Assignment: Please retype the records below exactly, omitting any images.

Dataset excerpts:
-----
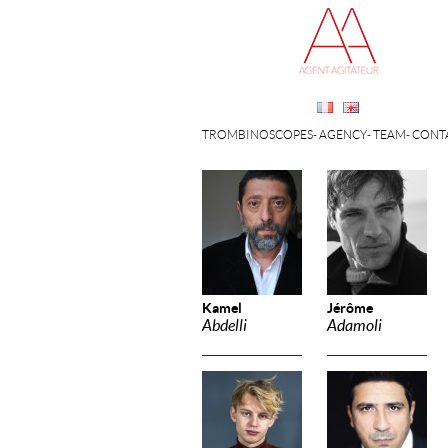
TROMBINOSCOPES
AGENCY
TEAM
CONT
Kamel
Jérôme
Abdelli
Adamoli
-----
Written solution:
TROMBINOSCOPES
AGENCY
TEAM
CONT
Kamel
Jérôme
Abdelli
Adamoli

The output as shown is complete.